Master of Public Health
First Committee Member
Armando de Alba, MD, MPH
Second Committee Member
Melissa Tibbits, PhD
Third Committee Member
Jennie Hill, PhD
Fourth Committee Member
Luis P. Vazquez, BS
Background. Rates for sexually transmitted infections (STIs) in Douglas County, specifically gonorrhea and chlamydia, are among the highest in the nation. Adolescents and young adults between the ages of 15 and 24 are one of the most at-risk groups for acquiring either STI. Though not fatal itself, gonorrhea and chlamydia can lead to serious complications and physical discomfort in both males and females. Evidence-based and age-appropriate sexual health education has been proven to reduce the risk of STIs. Studies have shown that comprehensive education programs with a focus beyond abstinence are effective in promoting safe sex practices.
Aim. This project is a pilot evaluation aimed at identifying the impact on self-efficacy skills and knowledge related to sexual health and use of services of Omaha adolescents and young adults between the ages of 15 and 24 attending OneWorld’s supplemental sexual health education sessions on STIs.

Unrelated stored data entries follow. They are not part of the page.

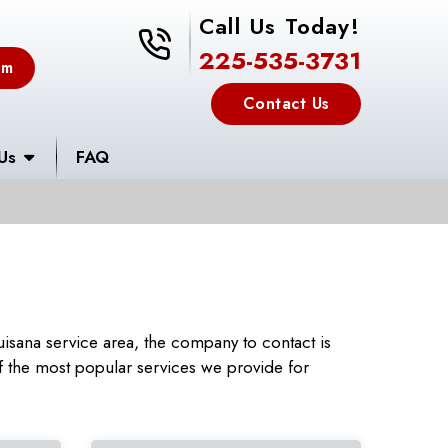
Call Us Today!
225-535-3731
225-535-3731
em
Contact Us
Us
FAQ
isana service area, the company to contact is
 the most popular services we provide for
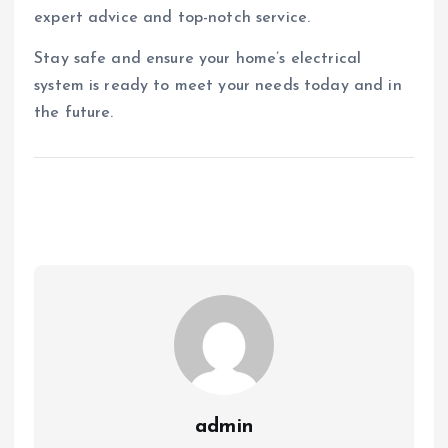
expert advice and top-notch service.
Stay safe and ensure your home’s electrical
system is ready to meet your needs today and in
the future.
admin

Methods. A mixed methods approach which combined a survey and focus groups were used to collect data. The brief survey collected general demographic data and information on levels of comfort with discussing sexual health. Additionally, two focus groups with a total of 21 participants between the ages of 13 and 19 were conducted in OneWorld’s STI educational session. The qualitative data collected were transcribed and coded for common themes. Survey data were analyzed with the use of SPSS to summarize the socio-demographic makeup of the focus group participants. As part of the evaluation, a logic model was created to visualize the resources used, the activities performed, the current outputs of the workshop, and the expected outcomes for the short, intermediate, and long term. Additionally, a brief SWOT analysis was done to facilitate the process of clearly identifying both internal and external factors that impact the workshop the most.
Results. Of the 21 participants, about two-thirds were female (76.2%). Almost all self-identified as Hispanic/Latino (95.2%) with the majority being of Mexican, Mexican American, or Chicano/a origin. 90.5% of participants indicated that they often or always agreed to be confident in identifying sources and information for a sexual health concern. Additionally, the following main themes were identified from the focus group component: Information, Barriers, Strengths, and Recommendations.
Impact of the project. The pilot evaluation was created as an initial step for further evaluation of the supplemental sexual health education workshops given by OneWorld. Results will also allow its educators to either modify their work based on these initial results or use the pilot evaluation to create a more comprehensive evaluation plan.
Bahena, Mariela, "Pilot Evaluation of OneWorld's Education Sessions on Sexually Transmitted Infections for Adolescents and Young Adults in the South Omaha Community" (2019). Capstone Experience. 82.